De la crisis al cambio

El año 2017 concluyó con más severa crisis que haya vivido Venezuela en toda su historia. La hiperinflación sigue causando estragos en los bolsillos de los trabajadores activos y pensionados provocando hambre, la economía está paralizada y no se consigue empleo devengando un salario decente y para colmo de males la única industria que provee divisas como es la petrolera, está arruinada por la corrupción generalizada, una gestión cuestionada y por la politiquería. Los venezolanos huyen en masa del socialismo para deambular por el mundo, pasando necesidades y muchas veces inspirando lástima. Ese éxodo afecta principalmente a los jóvenes a quienes este gobierno les arrebató su fututo.

Con la llegada de 2018, la situación lejos de mejorar pareciese que empeora y lo que hace el gobierno en lugar de mejorar las cosas, las empeora. El bolívar, la otrora moneda orgullo de los venezolanos, carece de valor debido a una hiperinflación que la destruido y el gobierno está paralizado porque no encuentra qué hacer con la economía y ante el desconcierto, se fue por el atajo de obligar compulsivamente a los negocios a bajar los precios con lo cual lejos de contener la inflación lo que va a generar es mayor inflación y sobretodo, escasez. Nadie quiere tener bolívares como instrumento de ahorro y más bien quienes pueden, buscan refugio en el dólar o compran bienes antes que éstos suban de precios.

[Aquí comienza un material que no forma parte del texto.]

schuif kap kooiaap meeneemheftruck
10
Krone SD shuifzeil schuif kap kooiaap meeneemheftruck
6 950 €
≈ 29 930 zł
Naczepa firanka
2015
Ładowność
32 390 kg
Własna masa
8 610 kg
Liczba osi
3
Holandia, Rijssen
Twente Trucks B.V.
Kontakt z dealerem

Venezuela requiere urgentemente un plan de estabilización de su economía que detenga en seco la hiperinflación y cree las condiciones para un crecimiento de la economía que genere empleo y salarios que le permitan a las familias vivir sin dificultades. Hoy, para combatir la hiperinflación en Venezuela, es requisito fundamental estabilizar el tipo de cambio del bolívar respecto al dólar para lo cual hay que poner orden en el BCV evitando que este organismo siga financiando la voracidad fiscal del gobierno. Ello, conjuntamente con una política monetaria sensata hará posible detener la hiperinflación y hacer propiciar la expansión de la economía. Al compás de estas acciones debe refinanciarse amigablemente la deuda externa para lo cual es vital un plan económico diferente al que prevalece actualmente y una nueva política petrolera que promueva la inversión y el aumento de la producción. No obstante el desastre causado por el socialismo, Venezuela tiene las condiciones para salir adelante si los ciudadanos de este país asumimos que el cambio es posible, necesario y factible y que en las manos de cada uno de nosotros está esa posibilidad para tener un mejor país para todos.